I suspect our politics are just too different for my attempts to defend the culture itself to be relevant, but it is super easy to cultivate what you see on Bluesky.

You can detach your posts if you get quote-reposted, you can limit who can reply to posts (to followers, people who follow you, people you've mentioned, or only to yourself), blocking someone also means that 3rd parties can't even view the threads (and so can't jump into drama that one side has attempted to disengage from), you can hide replies to your posts, blocklists let you immediately prevent large lists of users from seeing or interacting with you, and there's a culture among many users to immediately block people who are thought to be potential agitators (a very proactive culture of "don't feed the trolls").

If your experience was toxic, you probably just didn't use the tools available to you to avoid that toxicity.
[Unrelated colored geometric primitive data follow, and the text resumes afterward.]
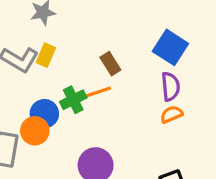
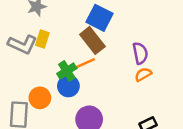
blue square: (170, 47) -> (100, 18), moved
brown rectangle: (110, 64) -> (92, 40), size x1.5
blue circle: (44, 114) -> (68, 86), moved

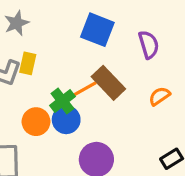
brown rectangle: (92, 40) -> (108, 83), moved
purple semicircle: (140, 53) -> (149, 45), moved
orange circle: (40, 98) -> (36, 122), moved

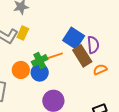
blue square: (97, 30) -> (74, 38), moved
purple semicircle: (149, 45) -> (93, 45), moved
brown rectangle: (108, 83) -> (82, 56), moved

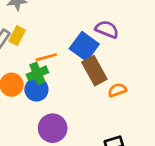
purple semicircle: (93, 45) -> (107, 29), moved, turned -66
orange line: (55, 56) -> (46, 57), moved

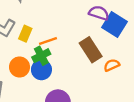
yellow rectangle: (17, 36) -> (25, 34), moved
blue square: (84, 46) -> (114, 25), moved

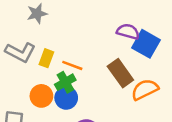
orange line: (48, 41) -> (72, 65), turned 42
orange semicircle: (112, 65) -> (145, 90), size x1.5

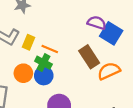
green cross: (65, 82) -> (43, 63), turned -35

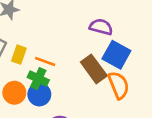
blue square: (111, 33) -> (116, 55), moved
orange semicircle: (109, 71) -> (119, 85), turned 95

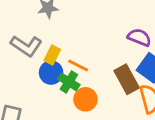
orange circle: (14, 93) -> (86, 99), moved
blue circle: (39, 94) -> (51, 73), moved

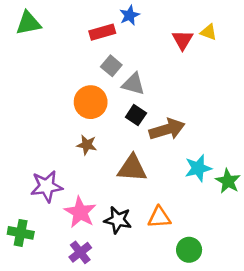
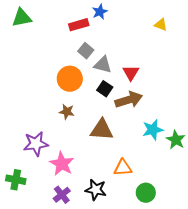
red triangle: (183, 40) -> (131, 73), moved
black star: (118, 220) -> (96, 190), moved

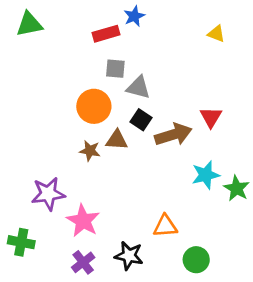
gray square: (86, 51) -> (115, 69), turned -35
red triangle: (131, 73) -> (211, 117), moved
brown triangle: (102, 130) -> (117, 140), moved, size x0.7

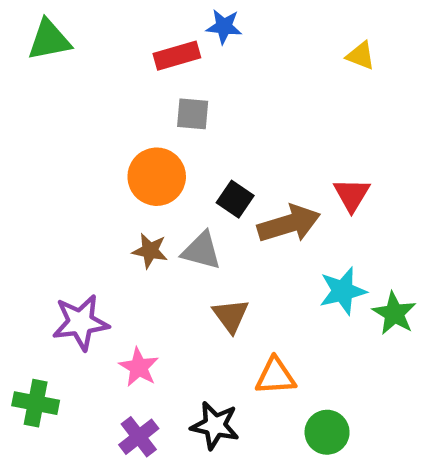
blue star: (134, 16) -> (224, 27), turned 30
gray triangle: (138, 87) -> (202, 251), moved
brown triangle: (117, 140) -> (231, 316), moved, turned 50
pink star: (83, 221) -> (139, 367), size x0.7

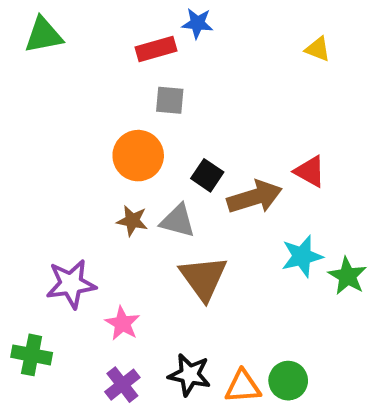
red triangle: (352, 195) -> (310, 171), turned -32
brown triangle: (231, 316) -> (203, 278), size x1.5
orange triangle: (275, 376) -> (243, 387), moved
whimsicalism 2 days ago | parent [-]

i consider myself left-wing and found it very toxic. the ubiquitous blocking features are also a pretty big negative as i found myself blocked by a considerable portion of the site simply for following people in AI

site features can only go so far when there is a broader cultural ethos

_djo_ 2 days ago | parent [-]

Honestly, getting on those blocklists is a benefit in and of itself, it means anyone who is radical enough to follow blocklists that block people just because of whom they follow won’t cross your path.

There is an extremely toxic component to Bluesky’s user base, unfortunately, with the many attacks on the CEO for not banning Jesse Singal being testament to that. But for what it’s worth in the circles I’ve cultivated there I now see very little of those toxic people, and I don’t see any support for their behaviour. So I hope in time a more open culture will win out.